Your answer must be an exact copy of the records below, minus the pictures.

::: Source material :::

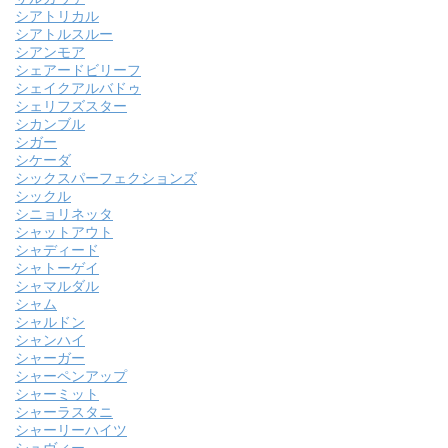
シアトリカル
シアトルスルー
シアンモア
シェアードビリーフ
シェイクアルバドゥ
シェリフズスター
シカンブル
シガー
シケーダ
シックスパーフェクションズ
シックル
シニョリネッタ
シャットアウト
シャディード
シャトーゲイ
シャマルダル
シャム
シャルドン
シャンハイ
シャーガー
シャーペンアップ
シャーミット
シャーラスタニ
シャーリーハイツ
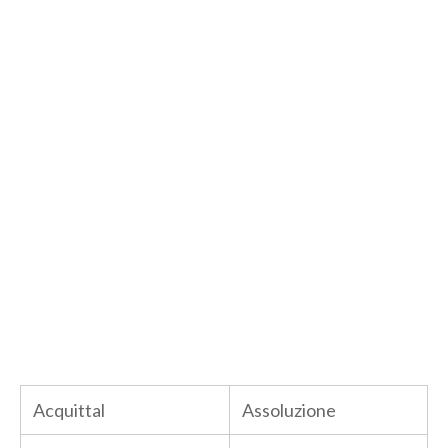
Acquittal
Assoluzione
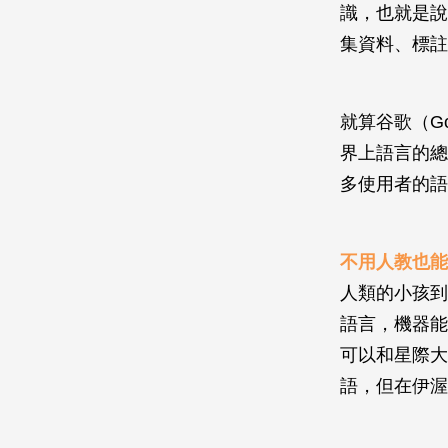
識，也就是說
集資料、標註
就算谷歌（G
界上語言的總
多使用者的語
不用人教也能
人類的小孩到
語言，機器能
可以和星際大
語，但在伊渥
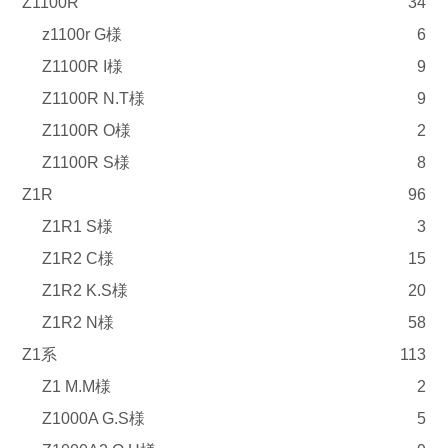
Z1100R
34
z1100r G様
6
Z1100R I様
9
Z1100R N.T様
9
Z1100R O様
2
Z1100R S様
8
Z1R
96
Z1R1 S様
3
Z1R2 C様
15
Z1R2 K.S様
20
Z1R2 N様
58
Z1系
113
Z1 M.M様
2
Z1000A G.S様
5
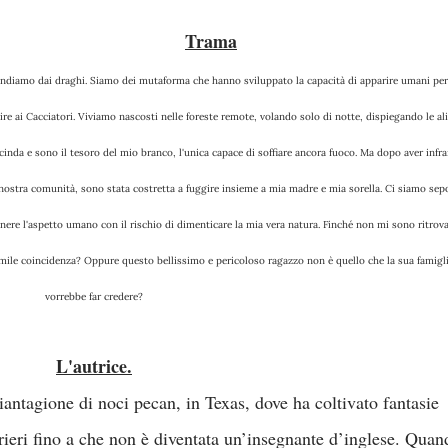
Trama
ire ai Cacciatori. Viviamo nascosti nelle foreste remote, volando solo di notte, dispiegando le ali
nda e sono il tesoro del mio branco, l'unica capace di soffiare ancora fuoco. Ma dopo aver infr
 nostra comunità, sono stata costretta a fuggire insieme a mia madre e mia sorella. Ci siamo sep
nere l'aspetto umano con il rischio di dimenticare la mia vera natura. Finché non mi sono ritrov
simile coincidenza? Oppure questo bellissimo e pericoloso ragazzo non è quello che la sua famigl
vorrebbe far credere?
L'autrice.
rrieri fino a che non è diventata un’insegnante d’inglese. Quan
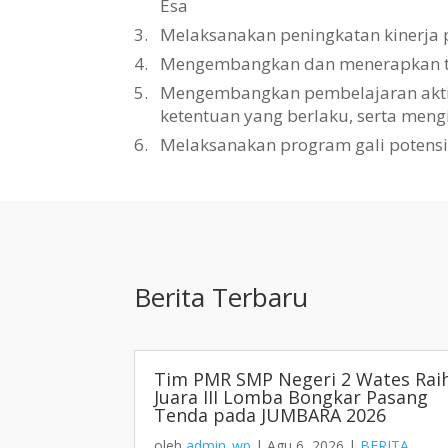
Esa
3.
Melaksanakan peningkatan kinerja 
4.
Mengembangkan dan menerapkan tat
5.
Mengembangkan pembelajaran aktif, 
ketentuan yang berlaku, serta men
6.
Melaksanakan program gali potens
Berita Terbaru
Tim PMR SMP Negeri 2 Wates Rai
Juara III Lomba Bongkar Pasang
Tenda pada JUMBARA 2026
oleh
admin_wp
|
Agu 6, 2026
|
BERITA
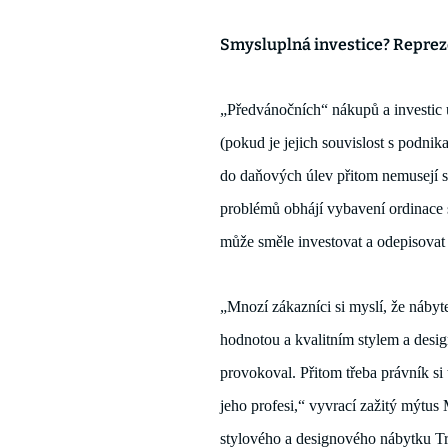
Smysluplná investice? Repreze
„
P
ředvánočních“ 
nákupů a 
investic
(
pokud je jejich souvislost s podnika
do daňových úlev přitom nemusejí 
problémů obhájí vybavení ordinace 
může směle investovat a odepisovat 
„Mnozí zákazníci si myslí, že
 nábyt
hodnotou a kvalitním stylem a desig
provokoval. Přitom třeba právník si 
jeho profesi
,“
 vyvrací zažitý mýtus 
stylového a designového nábytku Tria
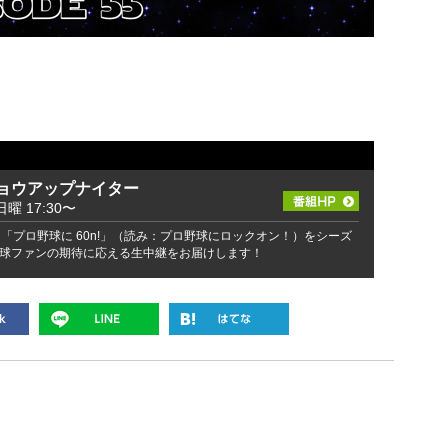
ショウアップナイター
日曜 17:30〜
「プロ野球に 60n!」（読み：プロ野球にロックオン！）をシーズ
球ファンの期待に応える生中継をお届けします！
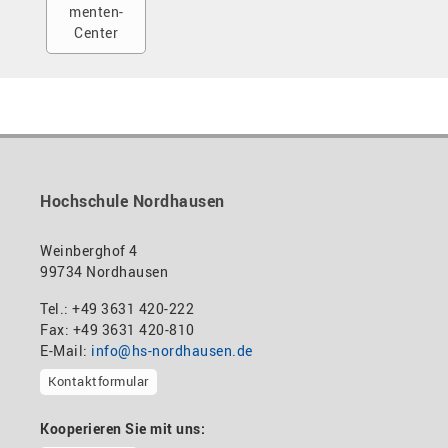
menten-
Center
Hochschule Nordhausen
Weinberghof 4
99734 Nordhausen
Tel.: +49 3631 420-222
Fax: +49 3631 420-810
E-Mail:
info@hs-nordhausen.de
Kontaktformular
Kooperieren Sie mit uns:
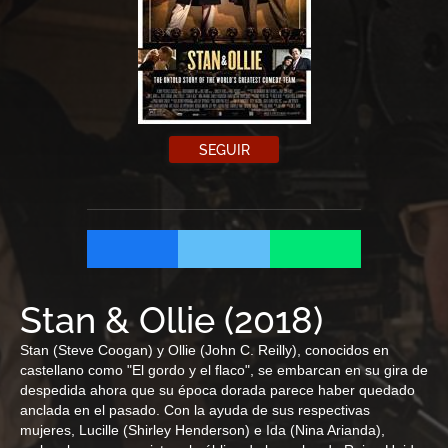
SEGUIR
Stan & Ollie
(
2018
)
Stan (Steve Coogan) y Ollie (John C. Reilly), conocidos en
castellano como "El gordo y el flaco", se embarcan en su gira de
despedida ahora que su época dorada parece haber quedado
anclada en el pasado. Con la ayuda de sus respectivas
mujeres, Lucille (Shirley Henderson) e Ida (Nina Arianda),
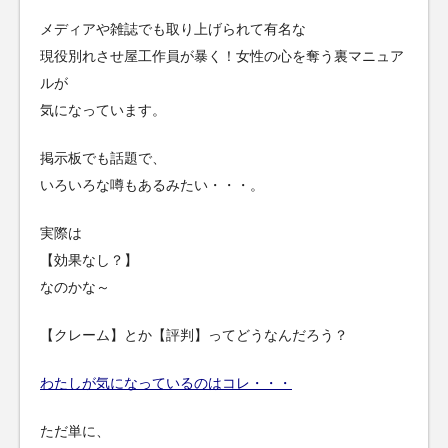
メディアや雑誌でも取り上げられて有名な
現役別れさせ屋工作員が暴く！女性の心を奪う裏マニュア
ルが
気になっています。
掲示板でも話題で、
いろいろな噂もあるみたい・・・。
実際は
【効果なし？】
なのかな～
【クレーム】とか【評判】ってどうなんだろう？
わたしが気になっているのはコレ・・・
ただ単に、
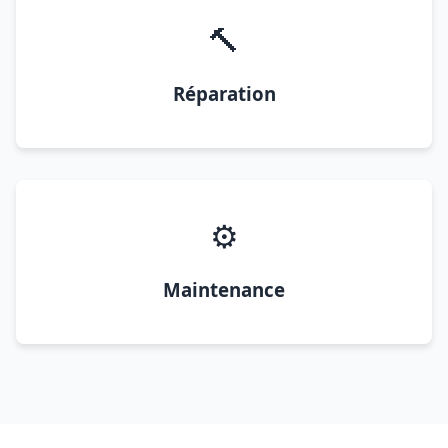
🔨
Réparation
⚙️
Maintenance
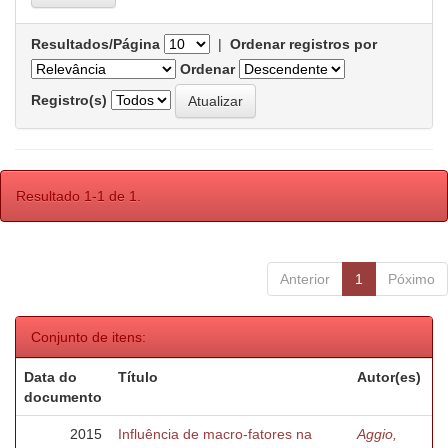
Resultados/Página
|
Ordenar registros por
Ordenar
Registro(s)
Resultado 1-1 de 1.
Anterior
1
Póximo
Conjunto de itens:
Data do
Título
Autor(es)
documento
2015
Influência de macro-fatores na
Aggio,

:::

== Exercise result ==
シアトリカル
シアトルスルー
シアンモア
シェアードビリーフ
シェイクアルバドゥ
シェリフズスター
シカンブル
シガー
シケーダ
シックスパーフェクションズ
シックル
シニョリネッタ
シャットアウト
シャディード
シャトーゲイ
シャマルダル
シャム
シャルドン
シャンハイ
シャーガー
シャーペンアップ
シャーミット
シャーラスタニ
シャーリーハイツ
Acquittal
Assoluzione
識，也就是說
集資料、標註
就算谷歌（G
界上語言的總
多使用者的語
不用人教也能
人類的小孩到
語言，機器能
可以和星際大
語，但在伊渥
Z1100R
34
z1100r G様
6
Z1100R I様
9
Z1100R N.T様
9
Z1100R O様
2
Z1100R S様
8
Z1R
96
Z1R1 S様
3
Z1R2 C様
15
Z1R2 K.S様
20
Z1R2 N様
58
Z1系
113
Z1 M.M様
2
Z1000A G.S様
5
Trama
ire ai Cacciatori. Viviamo nascosti nelle foreste remote, volando solo di notte, dispiegando le ali
nda e sono il tesoro del mio branco, l'unica capace di soffiare ancora fuoco. Ma dopo aver infr
 nostra comunità, sono stata costretta a fuggire insieme a mia madre e mia sorella. Ci siamo sep
nere l'aspetto umano con il rischio di dimenticare la mia vera natura. Finché non mi sono ritrov
simile coincidenza? Oppure questo bellissimo e pericoloso ragazzo non è quello che la sua famigl
vorrebbe far credere?
L'autrice.
rrieri fino a che non è diventata un’insegnante d’inglese. Quan
Esa
3.
Melaksanakan peningkatan kinerja 
4.
Mengembangkan dan menerapkan tat
5.
Mengembangkan pembelajaran aktif, 
ketentuan yang berlaku, serta men
6.
Melaksanakan program gali potens
Berita Terbaru
Tim PMR SMP Negeri 2 Wates Rai
Juara III Lomba Bongkar Pasang
Tenda pada JUMBARA 2026
oleh
admin_wp
|
Agu 6, 2026
|
BERITA
Smysluplná investice? Repreze
„
P
ředvánočních“ 
nákupů a 
investic
(
pokud je jejich souvislost s podnika
do daňových úlev přitom nemusejí 
problémů obhájí vybavení ordinace 
může směle investovat a odepisovat 
„Mnozí zákazníci si myslí, že
 nábyt
hodnotou a kvalitním stylem a desig
provokoval. Přitom třeba právník si 
jeho profesi
,“
 vyvrací zažitý mýtus 
stylového a designového nábytku Tria
ショウアップナイター
日曜 17:30〜
「プロ野球に 60n!」（読み：プロ野球にロックオン！）をシーズ
球ファンの期待に応える生中継をお届けします！
menten-
Center
Hochschule Nordhausen
Weinberghof 4
99734 Nordhausen
Tel.: +49 3631 420-222
Fax: +49 3631 420-810
E-Mail:
info@hs-nordhausen.de
Kontaktformular
Kooperieren Sie mit uns:
SEGUIR
Stan & Ollie
(
2018
)
Stan (Steve Coogan) y Ollie (John C. Reilly), conocidos en
castellano como "El gordo y el flaco", se embarcan en su gira de
despedida ahora que su época dorada parece haber quedado
anclada en el pasado. Con la ayuda de sus respectivas
mujeres, Lucille (Shirley Henderson) e Ida (Nina Arianda),
メディアや雑誌でも取り上げられて有名な
現役別れさせ屋工作員が暴く！女性の心を奪う裏マニュア
ルが
気になっています。
掲示板でも話題で、
いろいろな噂もあるみたい・・・。
実際は
【効果なし？】
なのかな～
【クレーム】とか【評判】ってどうなんだろう？
わたしが気になっているのはコレ・・・
ただ単に、
🔨
Réparation
⚙️
Maintenance
Resultados/Página
|
Ordenar registros por
Ordenar
Registro(s)
Resultado 1-1 de 1.
Anterior
1
Póximo
Conjunto de itens:
Data do
Título
Autor(es)
documento
2015
Influência de macro-fatores na
Aggio,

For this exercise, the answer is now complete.